What needs to be done: Search each line below for "coordinates", then return the lines where it appears.

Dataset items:
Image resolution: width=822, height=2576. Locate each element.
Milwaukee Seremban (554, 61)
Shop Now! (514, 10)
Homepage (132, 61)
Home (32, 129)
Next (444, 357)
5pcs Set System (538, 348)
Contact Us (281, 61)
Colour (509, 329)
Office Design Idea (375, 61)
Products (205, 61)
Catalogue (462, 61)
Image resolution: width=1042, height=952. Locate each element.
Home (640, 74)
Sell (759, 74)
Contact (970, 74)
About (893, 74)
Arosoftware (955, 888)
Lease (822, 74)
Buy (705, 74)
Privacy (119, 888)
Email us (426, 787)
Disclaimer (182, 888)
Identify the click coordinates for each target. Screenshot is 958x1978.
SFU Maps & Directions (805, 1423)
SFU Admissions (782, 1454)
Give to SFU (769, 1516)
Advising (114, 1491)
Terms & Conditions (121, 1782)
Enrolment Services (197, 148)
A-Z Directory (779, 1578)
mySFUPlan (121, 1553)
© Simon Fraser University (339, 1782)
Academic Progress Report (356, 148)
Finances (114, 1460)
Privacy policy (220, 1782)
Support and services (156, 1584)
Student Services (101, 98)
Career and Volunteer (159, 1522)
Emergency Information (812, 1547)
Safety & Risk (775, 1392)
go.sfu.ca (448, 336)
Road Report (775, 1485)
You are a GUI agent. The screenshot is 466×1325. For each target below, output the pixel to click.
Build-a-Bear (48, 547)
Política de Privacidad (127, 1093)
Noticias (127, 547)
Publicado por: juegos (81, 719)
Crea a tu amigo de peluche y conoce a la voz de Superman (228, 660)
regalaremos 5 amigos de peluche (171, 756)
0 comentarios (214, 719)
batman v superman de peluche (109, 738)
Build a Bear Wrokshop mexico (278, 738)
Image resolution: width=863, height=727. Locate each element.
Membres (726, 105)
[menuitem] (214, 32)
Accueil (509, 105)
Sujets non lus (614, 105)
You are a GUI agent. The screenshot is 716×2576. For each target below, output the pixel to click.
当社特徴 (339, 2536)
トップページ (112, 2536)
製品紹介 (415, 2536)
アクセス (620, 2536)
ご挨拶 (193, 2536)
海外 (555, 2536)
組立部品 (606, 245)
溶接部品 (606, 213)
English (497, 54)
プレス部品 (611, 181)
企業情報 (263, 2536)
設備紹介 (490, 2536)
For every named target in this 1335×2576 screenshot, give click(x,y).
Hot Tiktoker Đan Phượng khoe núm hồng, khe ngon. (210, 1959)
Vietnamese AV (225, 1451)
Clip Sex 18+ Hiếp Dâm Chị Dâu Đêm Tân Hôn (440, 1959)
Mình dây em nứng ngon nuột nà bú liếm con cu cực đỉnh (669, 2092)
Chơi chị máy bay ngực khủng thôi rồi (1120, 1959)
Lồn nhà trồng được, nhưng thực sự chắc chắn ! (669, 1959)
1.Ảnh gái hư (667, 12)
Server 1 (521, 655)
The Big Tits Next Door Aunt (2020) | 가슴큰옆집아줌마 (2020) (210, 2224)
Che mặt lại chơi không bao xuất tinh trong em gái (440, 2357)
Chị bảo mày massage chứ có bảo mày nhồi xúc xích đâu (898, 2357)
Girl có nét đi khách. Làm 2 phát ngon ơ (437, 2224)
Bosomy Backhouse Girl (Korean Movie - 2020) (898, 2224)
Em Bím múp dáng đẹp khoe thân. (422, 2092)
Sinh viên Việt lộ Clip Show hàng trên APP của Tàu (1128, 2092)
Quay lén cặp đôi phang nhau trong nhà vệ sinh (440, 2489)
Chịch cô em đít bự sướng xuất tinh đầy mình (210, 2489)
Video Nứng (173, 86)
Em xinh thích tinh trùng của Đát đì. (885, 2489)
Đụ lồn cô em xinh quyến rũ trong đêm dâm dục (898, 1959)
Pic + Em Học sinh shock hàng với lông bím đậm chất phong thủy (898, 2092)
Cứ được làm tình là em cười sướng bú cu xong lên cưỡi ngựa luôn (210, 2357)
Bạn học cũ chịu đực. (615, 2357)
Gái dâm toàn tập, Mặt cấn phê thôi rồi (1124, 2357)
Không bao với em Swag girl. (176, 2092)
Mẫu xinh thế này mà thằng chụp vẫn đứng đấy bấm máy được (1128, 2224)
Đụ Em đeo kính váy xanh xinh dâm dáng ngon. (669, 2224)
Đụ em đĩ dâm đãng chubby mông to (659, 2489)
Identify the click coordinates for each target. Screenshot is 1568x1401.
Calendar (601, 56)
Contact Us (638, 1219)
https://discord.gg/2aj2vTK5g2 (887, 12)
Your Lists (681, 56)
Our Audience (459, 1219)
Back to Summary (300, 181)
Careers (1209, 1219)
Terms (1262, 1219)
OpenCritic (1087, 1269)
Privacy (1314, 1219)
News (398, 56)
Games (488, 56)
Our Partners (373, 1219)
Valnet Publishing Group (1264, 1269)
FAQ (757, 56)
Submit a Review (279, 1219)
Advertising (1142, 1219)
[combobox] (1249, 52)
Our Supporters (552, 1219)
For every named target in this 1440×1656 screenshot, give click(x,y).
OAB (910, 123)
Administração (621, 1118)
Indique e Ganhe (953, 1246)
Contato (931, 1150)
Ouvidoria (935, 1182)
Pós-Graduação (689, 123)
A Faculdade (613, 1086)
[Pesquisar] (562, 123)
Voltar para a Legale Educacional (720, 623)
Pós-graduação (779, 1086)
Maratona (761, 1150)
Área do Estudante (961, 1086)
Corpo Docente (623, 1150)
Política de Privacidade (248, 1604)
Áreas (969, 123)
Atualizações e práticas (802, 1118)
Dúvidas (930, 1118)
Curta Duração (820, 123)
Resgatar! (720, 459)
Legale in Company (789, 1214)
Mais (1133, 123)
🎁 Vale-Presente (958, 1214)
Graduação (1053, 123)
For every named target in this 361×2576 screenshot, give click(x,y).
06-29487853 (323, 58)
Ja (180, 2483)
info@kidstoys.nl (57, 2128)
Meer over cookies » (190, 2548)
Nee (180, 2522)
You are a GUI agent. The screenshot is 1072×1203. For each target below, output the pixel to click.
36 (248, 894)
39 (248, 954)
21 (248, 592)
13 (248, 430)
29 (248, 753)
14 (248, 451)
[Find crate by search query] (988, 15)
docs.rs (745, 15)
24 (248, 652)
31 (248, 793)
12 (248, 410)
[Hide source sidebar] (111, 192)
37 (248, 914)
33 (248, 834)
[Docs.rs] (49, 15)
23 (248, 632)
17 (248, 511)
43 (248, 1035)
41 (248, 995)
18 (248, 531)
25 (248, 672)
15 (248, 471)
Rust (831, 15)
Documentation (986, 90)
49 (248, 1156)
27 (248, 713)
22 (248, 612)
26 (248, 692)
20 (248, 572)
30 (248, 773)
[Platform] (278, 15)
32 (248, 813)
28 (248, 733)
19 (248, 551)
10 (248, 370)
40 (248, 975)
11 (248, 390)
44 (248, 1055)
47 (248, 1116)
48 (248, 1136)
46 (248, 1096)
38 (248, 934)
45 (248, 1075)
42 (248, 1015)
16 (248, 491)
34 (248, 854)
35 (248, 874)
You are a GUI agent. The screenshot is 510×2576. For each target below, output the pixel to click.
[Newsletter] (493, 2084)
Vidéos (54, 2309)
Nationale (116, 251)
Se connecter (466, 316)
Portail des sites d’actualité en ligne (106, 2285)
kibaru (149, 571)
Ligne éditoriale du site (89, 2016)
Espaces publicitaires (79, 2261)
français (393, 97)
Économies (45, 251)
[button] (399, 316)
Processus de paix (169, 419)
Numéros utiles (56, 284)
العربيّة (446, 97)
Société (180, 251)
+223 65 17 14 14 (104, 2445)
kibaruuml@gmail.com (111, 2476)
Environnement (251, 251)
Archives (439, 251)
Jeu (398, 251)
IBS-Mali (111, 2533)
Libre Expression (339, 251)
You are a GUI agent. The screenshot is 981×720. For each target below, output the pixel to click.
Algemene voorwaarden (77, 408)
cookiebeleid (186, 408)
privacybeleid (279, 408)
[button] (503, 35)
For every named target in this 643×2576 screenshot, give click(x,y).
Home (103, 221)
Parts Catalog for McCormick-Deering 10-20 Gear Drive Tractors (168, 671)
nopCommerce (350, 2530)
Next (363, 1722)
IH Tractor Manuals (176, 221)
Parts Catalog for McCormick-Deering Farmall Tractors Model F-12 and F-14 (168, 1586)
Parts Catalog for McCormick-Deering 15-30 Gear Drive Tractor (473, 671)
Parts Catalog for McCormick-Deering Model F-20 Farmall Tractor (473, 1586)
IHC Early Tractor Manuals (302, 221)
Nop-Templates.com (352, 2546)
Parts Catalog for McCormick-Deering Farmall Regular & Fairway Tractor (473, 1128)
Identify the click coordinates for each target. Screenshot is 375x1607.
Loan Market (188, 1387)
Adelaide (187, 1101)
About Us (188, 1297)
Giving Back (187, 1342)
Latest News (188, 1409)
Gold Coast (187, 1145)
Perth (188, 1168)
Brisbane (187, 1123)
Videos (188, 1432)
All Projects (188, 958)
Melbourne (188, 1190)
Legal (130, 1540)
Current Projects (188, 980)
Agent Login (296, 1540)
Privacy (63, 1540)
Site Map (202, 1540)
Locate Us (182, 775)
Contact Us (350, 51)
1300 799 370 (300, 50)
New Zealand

Worked solution:
Identify the click coordinates for each target. Screenshot is 958x1978.
Identify the click coordinates for each target. Screenshot is 1568x1401.
Identify the click coordinates for each target. Screenshot is 375x1607.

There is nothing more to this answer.